Shell was said to have recently renewed its lease at S$5.50 or less, while BP and Lukoil are currently negotiating and are considering not renewing their leases which expire at the end of 2017. Glencore’s lease is believed to be expiring in April 2018.
Each company currently has around 300,000 cu m of capacity at Universal, which attracts premium rates due to its VLCC berths and operational efficiency.
None of the companies mentioned above were prepared to comment on their commercial arrangements, but most did confirm that rates for new leases had fallen.
“What has changed the balance of power in the landed tank lease negotiations is the abundance of floating storage now being offered. It’s not as convenient as landed storage but the cheap floating storage gives traders another option,” one source explained.
The monthly lease for a floating storage in comparison, is less than US$3/mt, according to one trade source.
“And there are other landed storage options available in the [Singapore] Strait and places like Fujairah where traders can store and blend at cheaper rates,” he added.
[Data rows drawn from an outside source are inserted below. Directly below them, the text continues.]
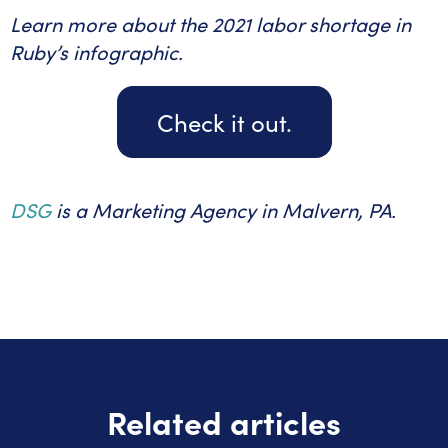
Learn more about the 2021 labor shortage in
Ruby’s infographic.
Check it out.
DSG
is a Marketing Agency in Malvern, PA.
Related articles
As well as competition from other storage options, traders pointed to the narrowing margins in Singapore between cargo and ex-wharf prices as another reason behind the fall in storage fees.
“The Singapore market has become incredibly efficient and transparent, it’s easy to see that with the cargo to ex-wharf spread (which can be viewed as the break-bulk profit margin) often less than US$2/mt, and the backwardated market structure, one is reliant on the blending to make a profit,” one trade source said.
“It’s possible Singapore could become much more like Fujairah, with not all the tanks leased all the time, or at least not fully used all the time, so short-term ‘spot’ leases will become more common. We’re already seeing that in Singapore at rates of around US$2.50/mt per month including one turn,” the trade source said.